When Walter Grehan turned 80, his son John sent him a watch. When Walter turned 90, he surprised him with a moth.
“I suppose it is a bit unusual,” says the Ernest Rutherford Retirement Village resident. “But John has always been into insects since he was knee high to a grasshopper.”
In their regular correspondence by mail – Walter in Nelson, John in New York state – John revealed that there was a moth that he was studying that had been collected in the Solomon Islands.
He also told Walter that he had been able to name it and thought it might make a good birthday present.
John called the moth “Phassodes walteri”.
“I don’t even know how to pronounce it,” jokes Walter. But still, he says, it’s a nice gesture.
From his base in New York, John says he studied for his PhD in zoology at Victoria University, which included a seven-year study on New Zealand’s own puriri moth.
He moved to the United States in 1988 to do field research in forest ecology and then worked at a museum at Penn State and then a museum in Buffalo, New York, where he started a concerted research programme on the evolution of ghost moths – a primitive family of moths that include the puriri.
He isn’t sure why he is so fascinated with the species.
“Hard to say really. It must be genetic. Always been a bit of a night owl.”
John says he wanted to name the moth after his father to thank him.

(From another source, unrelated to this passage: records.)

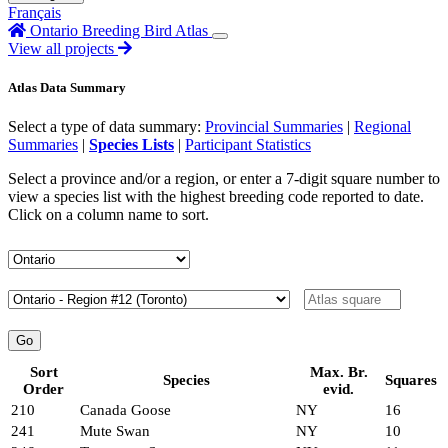
Français
Ontario Breeding Bird Atlas
View all projects
Atlas Data Summary
Select a type of data summary:
Provincial Summaries
|
Regional
Summaries
|
Species Lists
|
Participant Statistics
Select a province and/or a region, or enter a 7-digit square number to
view a species list with the highest breeding code reported to date.
Click on a column name to sort.
Sort
Max. Br.
Species
Squares
Order
evid.
210
Canada Goose
NY
16
241
Mute Swan
NY
10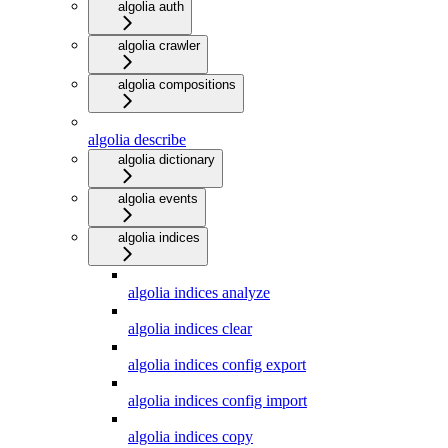
algolia auth
algolia crawler
algolia compositions
algolia describe
algolia dictionary
algolia events
algolia indices
algolia indices analyze
algolia indices clear
algolia indices config export
algolia indices config import
algolia indices copy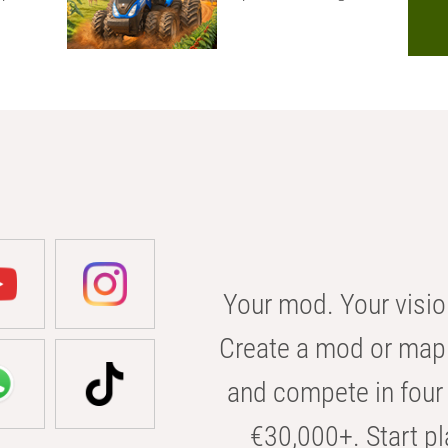
Your mod. Your visio
Create a mod or map 
and compete in four 
€30,000+. Start pl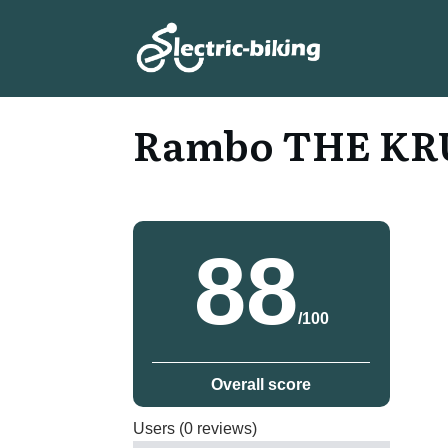
Rambo THE KRU
88
/100
Overall score
Users (0 reviews)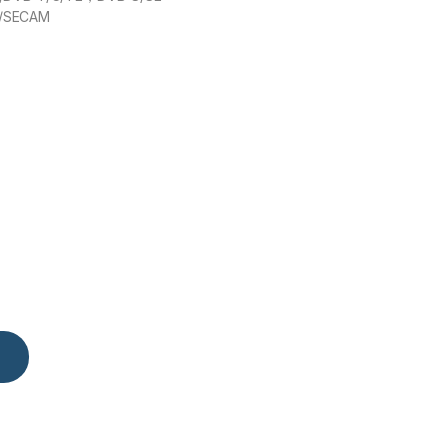
/SECAM
uantity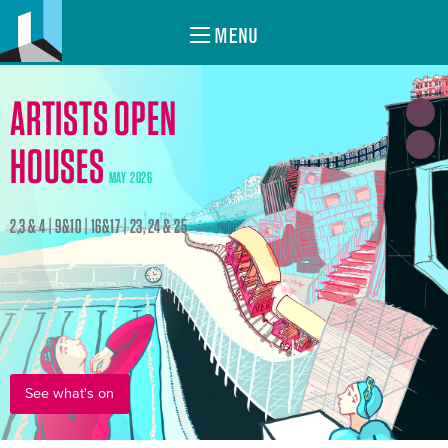
MENU
ARTISTS OPEN
HOUSES
MAY 2026
2,3 & 4 | 9&10 | 16&17 | 23, 24 & 25
See what's on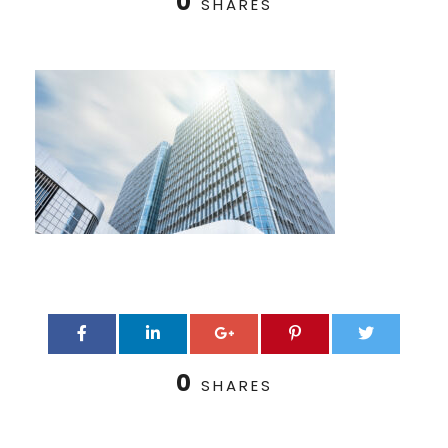
0
SHARES
0
SHARES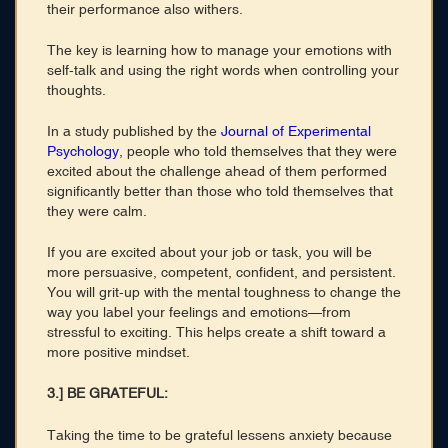
their performance also withers.
The key is learning how to manage your emotions with
self-talk and using the right words when controlling your
thoughts.
In a study published by the
Journal of Experimental
Psychology
, people who told themselves that they were
excited about the challenge ahead of them performed
significantly better than those who told themselves that
they were calm.
If you are excited about your job or task, you will be
more persuasive, competent, confident, and persistent.
You will grit-up with the mental toughness to change the
way you label your feelings and emotions—from
stressful to exciting. This helps create a shift toward a
more positive mindset.
3.] BE GRATEFUL:
Taking the time to be grateful lessens anxiety because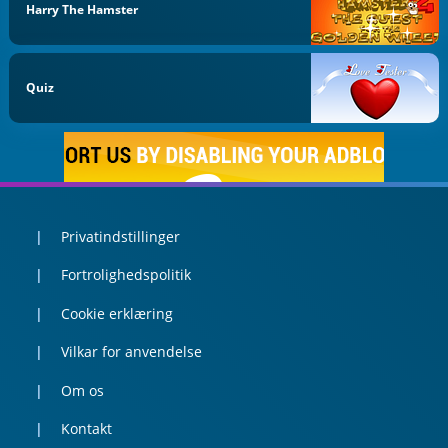
Harry The Hamster
Quiz
Privatindstillinger
Fortrolighedspolitik
Cookie erklæring
Vilkar for anvendelse
Om os
Kontakt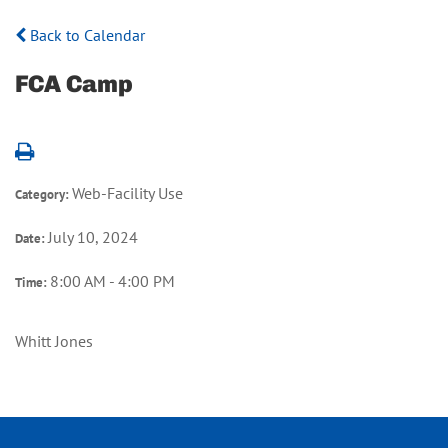
Back to Calendar
FCA Camp
Web-Facility Use
Category:
July 10, 2024
Date:
8:00 AM - 4:00 PM
Time:
Whitt Jones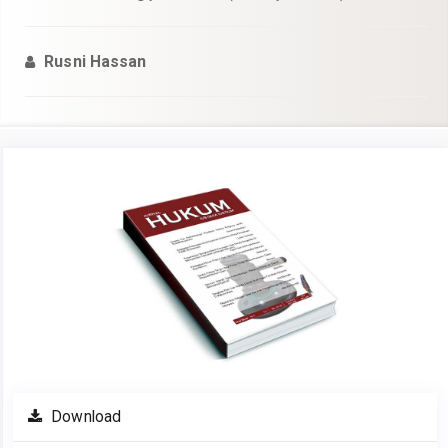
Rusni Hassan
Article
Sidebar
Download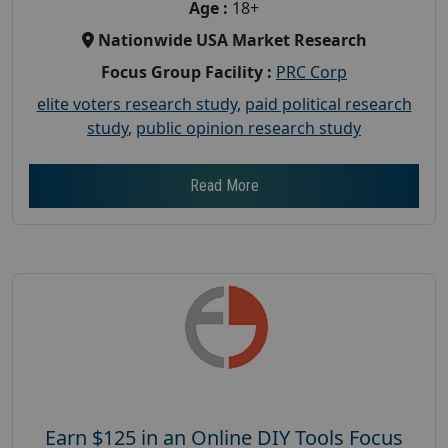
Age :
18+
Nationwide USA Market Research
Focus Group Facility :
PRC Corp
elite voters research study
,
paid political research
study
,
public opinion research study
Read More
Earn $125 in an Online DIY Tools Focus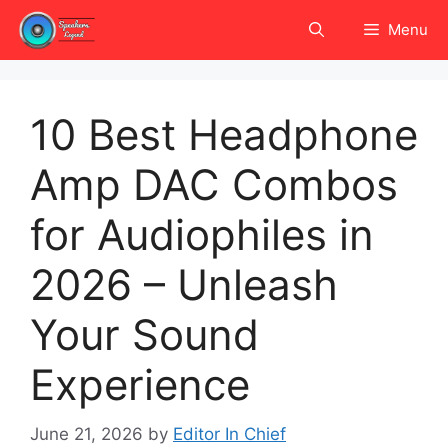
Skip
Menu
to
content
10 Best Headphone
Amp DAC Combos
for Audiophiles in
2026 – Unleash
Your Sound
Experience
June 21, 2026
by
Editor In Chief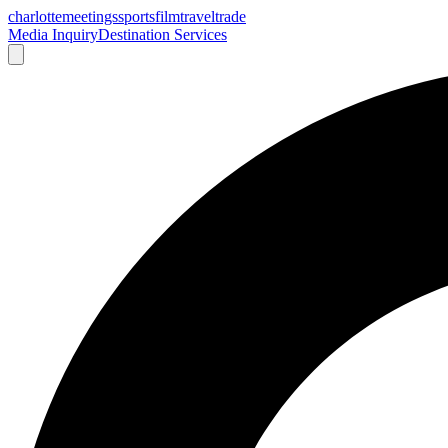
charlotte
meetings
sports
film
traveltrade
Media Inquiry
Destination Services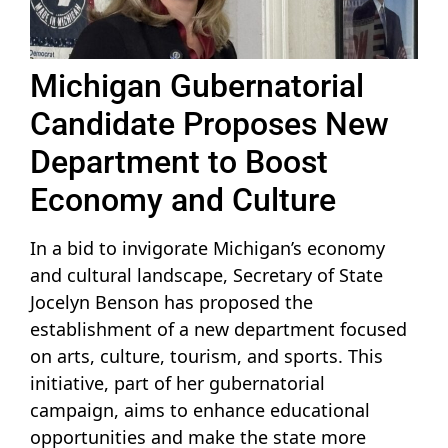
Michigan Gubernatorial
Candidate Proposes New
Department to Boost
Economy and Culture
In a bid to invigorate Michigan’s economy
and cultural landscape, Secretary of State
Jocelyn Benson has proposed the
establishment of a new department focused
on arts, culture, tourism, and sports. This
initiative, part of her gubernatorial
campaign, aims to enhance educational
opportunities and make the state more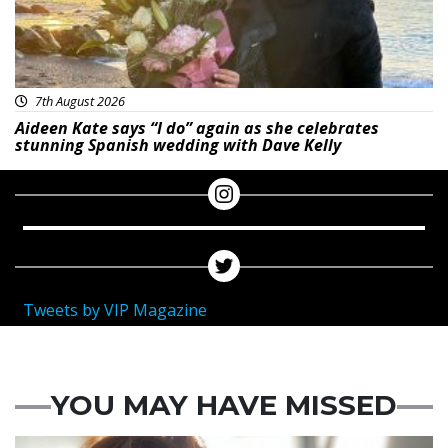
7th August 2026
Aideen Kate says “I do” again as she celebrates
stunning Spanish wedding with Dave Kelly
Tweets by VIP Magazine
YOU MAY HAVE MISSED
Featured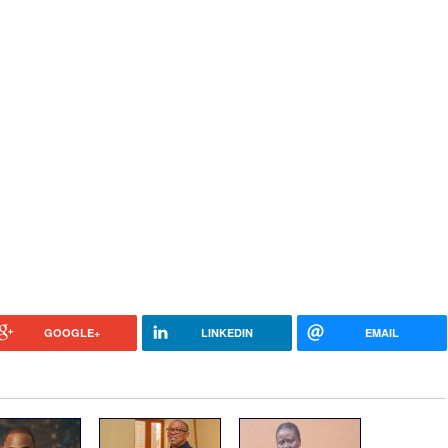
GOOGLE+
LINKEDIN
EMAIL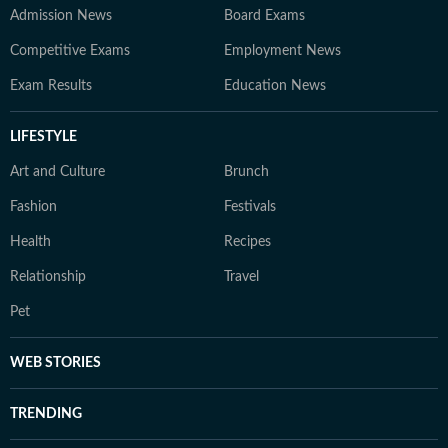
Admission News
Board Exams
Competitive Exams
Employment News
Exam Results
Education News
LIFESTYLE
Art and Culture
Brunch
Fashion
Festivals
Health
Recipes
Relationship
Travel
Pet
WEB STORIES
TRENDING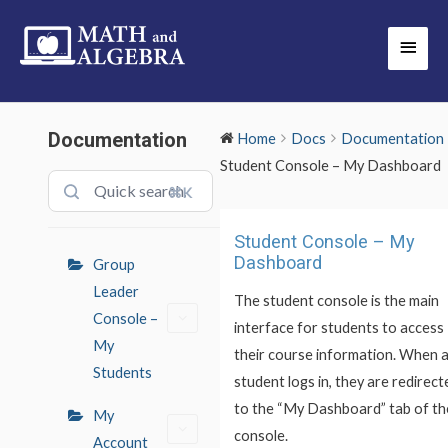
Skip
Main
to
Men
content
Documentation
Home
Docs
Documentation
Student Console – My Dashboard
⌘K
Doc
Student Console – My
navigation
Dashboard
Group
Leader
The student console is the main
Console –
interface for students to access
My
their course information. When 
Students
student logs in, they are redirect
to the “My Dashboard” tab of th
My
console.
Account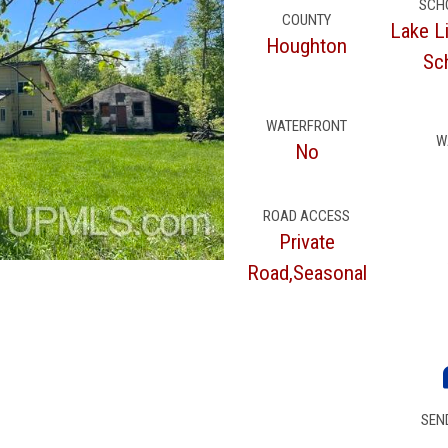
SCH
COUNTY
Lake L
Houghton
Sch
WATERFRONT
W
No
ROAD ACCESS
Private
Road,Seasonal
SEN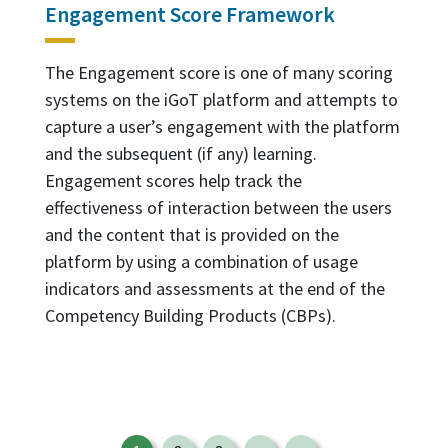
Engagement Score Framework
The Engagement score is one of many scoring
systems on the iGoT platform and attempts to
capture a user’s engagement with the platform
and the subsequent (if any) learning.
Engagement scores help track the
effectiveness of interaction between the users
and the content that is provided on the
platform by using a combination of usage
indicators and assessments at the end of the
Competency Building Products (CBPs).
Pagination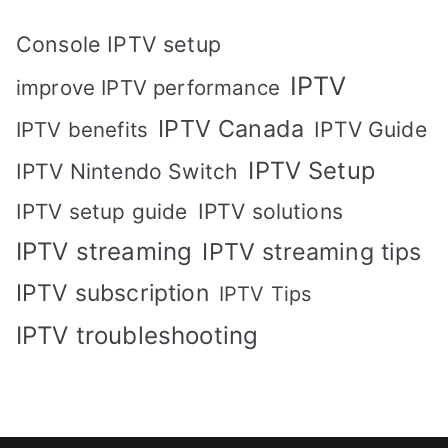
Console IPTV setup
IPTV
improve IPTV performance
IPTV Canada
IPTV Guide
IPTV benefits
IPTV Setup
IPTV Nintendo Switch
IPTV solutions
IPTV setup guide
IPTV streaming
IPTV streaming tips
IPTV subscription
IPTV Tips
IPTV troubleshooting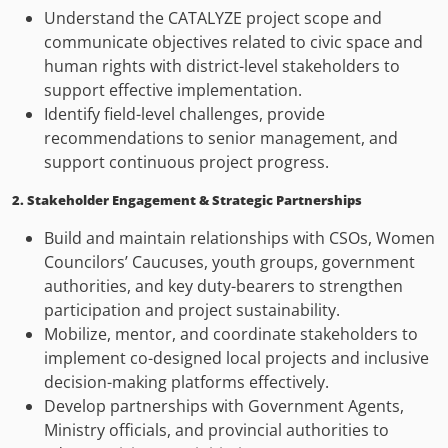
Understand the CATALYZE project scope and
communicate objectives related to civic space and
human rights with district-level stakeholders to
support effective implementation.
Identify field-level challenges, provide
recommendations to senior management, and
support continuous project progress.
2. Stakeholder Engagement & Strategic Partnerships
Build and maintain relationships with CSOs, Women
Councilors’ Caucuses, youth groups, government
authorities, and key duty-bearers to strengthen
participation and project sustainability.
Mobilize, mentor, and coordinate stakeholders to
implement co-designed local projects and inclusive
decision-making platforms effectively.
Develop partnerships with Government Agents,
Ministry officials, and provincial authorities to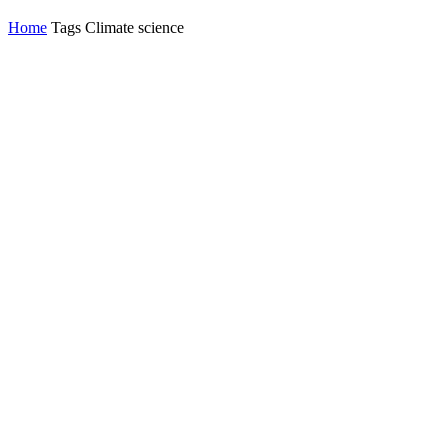
Home
Tags
Climate science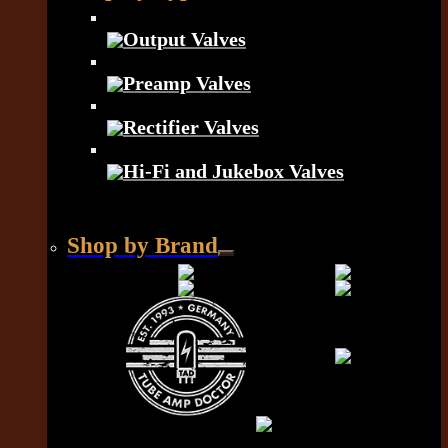
Output Valves
Preamp Valves
Rectifier Valves
Hi-Fi and Jukebox Valves
Shop by Brand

“For the sacrifices made by him and my mother in supporting my early, single-minded interest in insects. Even though my interest in insects as a hobby and then career path was a bit foreign to their experience, they always encouraged and supported my endeavours.”
John says Walter had a “practical and consistent approach” to various projects during his life.
“This provided me with a sense of focused determination and disciplined imagination that I have applied to my research work.” Walter says he is happy to still correspond with John through the mail and happier now that a photo of the moth in question in his possession.
That image will now go on the wall of his apartment where he keeps all his things that are dear to him.
There are the photos of his old “cobbers” from the days he was a French polisher in Melbourne, there’s an image of the ship his ancestors came over on from Bristol in 1845.
There are black and white photos of his German ancestors and photos of his wife and his children. Now he can add the Phassodes walteri to his wall.